Saved data entries

= = = =

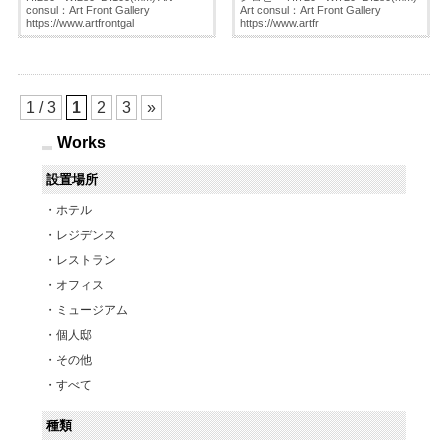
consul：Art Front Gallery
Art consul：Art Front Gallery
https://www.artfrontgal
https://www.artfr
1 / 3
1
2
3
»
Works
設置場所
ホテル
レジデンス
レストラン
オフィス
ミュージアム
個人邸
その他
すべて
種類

= = = =

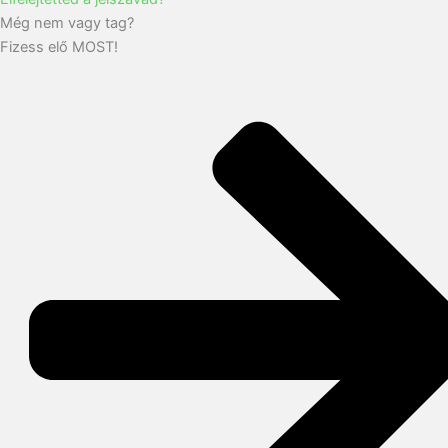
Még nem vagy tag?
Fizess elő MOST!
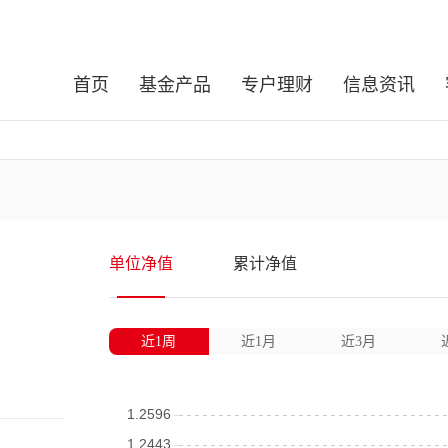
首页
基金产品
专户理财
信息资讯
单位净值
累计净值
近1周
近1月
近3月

= = = =

■ Assignment
Calculate the number of lines above that include the word "https", giving that number by itself.

■ Finished exercise
2